Available data –

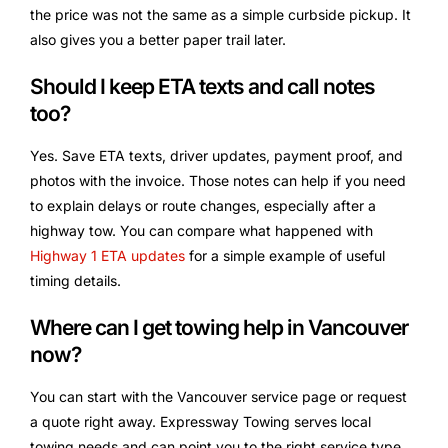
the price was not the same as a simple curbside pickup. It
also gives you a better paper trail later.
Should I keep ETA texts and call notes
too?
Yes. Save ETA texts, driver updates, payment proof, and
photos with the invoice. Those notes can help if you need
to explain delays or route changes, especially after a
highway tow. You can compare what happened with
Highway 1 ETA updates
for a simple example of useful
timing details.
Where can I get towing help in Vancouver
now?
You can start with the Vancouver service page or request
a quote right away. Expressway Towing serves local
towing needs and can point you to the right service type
==
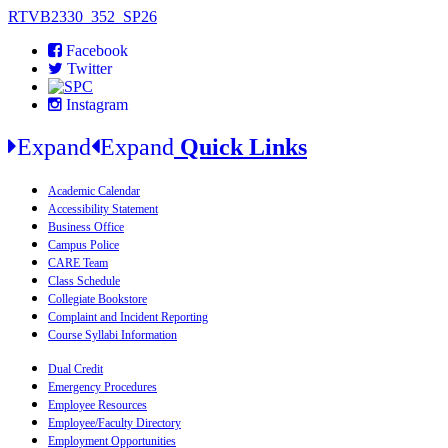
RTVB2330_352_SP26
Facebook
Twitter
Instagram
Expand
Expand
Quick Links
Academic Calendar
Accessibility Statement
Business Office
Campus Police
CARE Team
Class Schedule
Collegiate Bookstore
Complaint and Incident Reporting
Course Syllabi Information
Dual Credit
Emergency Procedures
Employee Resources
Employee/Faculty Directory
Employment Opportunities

What to do –
Where does the word "service" appear in the records? Copy every line that holds it.

Reply to the task –
You can start with the Vancouver service page or request
towing needs and can point you to the right service type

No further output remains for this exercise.